Hours earlier, Wood and Kuchar had been alone near the end of that same practice range. Most players were surrounded by caddies, coaches, agents and other inner-circle members during range sessions; Wood and Kuchar were outliers. They didn’t speak much, yet emitted a steely focus.
Now, here they were again. Kuchar unfolded a towel on the ground and took a knee. When he and Spieth reconnected on the 13th green, Spieth apologized. During his victory speech on the 18th green, he commended Kuchar’s patience, and again later in his press center.
“I apologized profusely to Matt about the amount of time it took from when he hit his shot to when I played my second, because that’s just—it’s tough,” Spieth said. “There was nothing I could do, and he told me that.”
About 15 minutes had passed between Kuchar’s iron shot and his putt on 13, which burned the edge, as so many of his putts did Sunday. He also narrowly missed short birdie putts on 7 and 8.
Spieth’s bogey on 13 gave Kuchar a one-shot lead, but Spieth nearly aced the par-3 14th and his birdie tied the score. Kuchar birdied 15, but Spieth one-upped him with a lengthy eagle putt to reclaim the lead by one. Spieth added another long birdie on 16 and matched Kuchar’s birdie on the par-5 17th. Spieth’s two-shot lead on the 18th tee turned out to be more than enough cushion, as Kuchar bogeyed 18 for a one-under 69, a score matched by Spieth.
“You work so hard to get to this position, and to have a chance to make history and win a championship,” Kuchar said. “You don’t get that many opportunities. And to be this close, to taste it with five holes to go, it’s a hard one to sit back and take.”
Kuchar has seven PGA Tour wins, including the 2012 Players and a World Golf Championship in 2013. But Sunday was his first time playing in a final group at a major.
“I believe Matt Kuchar will win a major championship, and I believe that he’ll do it sometime soon,” Spieth said. “He’s a great champion and he’s such a great person. And he’s a great individual to look up to.
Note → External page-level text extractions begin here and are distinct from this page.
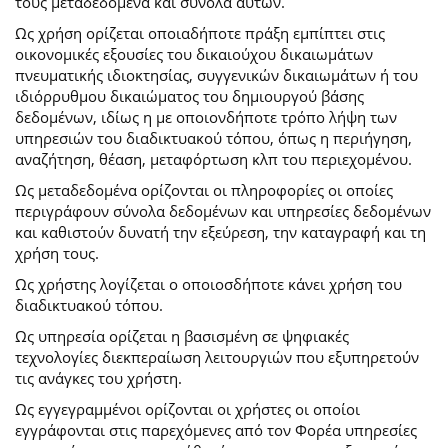
τους μεταδεδομένα και σύνολα αυτών.
Ως χρήση ορίζεται οποιαδήποτε πράξη εμπίπτει στις
οικονομικές εξουσίες του δικαιούχου δικαιωμάτων
πνευματικής ιδιοκτησίας, συγγενικών δικαιωμάτων ή του
ιδιόρρυθμου δικαιώματος του δημιουργού βάσης
δεδομένων, ιδίως η με οποιονδήποτε τρόπο λήψη των
υπηρεσιών του διαδικτυακού τόπου, όπως η περιήγηση,
αναζήτηση, θέαση, μεταφόρτωση κλπ του περιεχομένου.
Ως μεταδεδομένα ορίζονται οι πληροφορίες οι οποίες
περιγράφουν σύνολα δεδομένων και υπηρεσίες δεδομένων
και καθιστούν δυνατή την εξεύρεση, την καταγραφή και τη
χρήση τους.
Ως χρήστης λογίζεται ο οποιοσδήποτε κάνει χρήση του
διαδικτυακού τόπου.
Ως υπηρεσία ορίζεται η βασισμένη σε ψηφιακές
τεχνολογίες διεκπεραίωση λειτουργιών που εξυπηρετούν
τις ανάγκες του χρήστη.
Ως εγγεγραμμένοι ορίζονται οι χρήστες οι οποίοι
εγγράφονται στις παρεχόμενες από τον Φορέα υπηρεσίες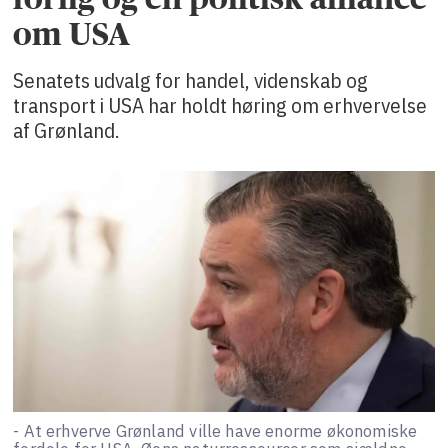
om USA
Senatets udvalg for handel, videnskab og
transport i USA har holdt høring om erhvervelse
af Grønland.
- At erhverve Grønland ville have enorme økonomiske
He’s one of these guys, when I talk about having great role models on the PGA Tour, and I’m fortunate in that, he’s at the top of the class.”
After Kuchar bogeyed 18 and congratulated Spieth, he walked off the green and straight to his family: wife, Sybi, and their two children, Cameron and Carson. His face was red—perhaps a mix of windburn and disappointment—as he hugged his loved ones. His kids seemed to take the loss hard.
When he had talked to them Saturday night, his family said they were in Colorado. Kuchar had no idea they were, in fact, in England until after his round Sunday.
“A teary surprise,” Kuchar said, fighting his emotions. “Golf is a selfish game, and what they go through, it’s an amazing support to help me try to be my best. It was very, very cool to have them here.”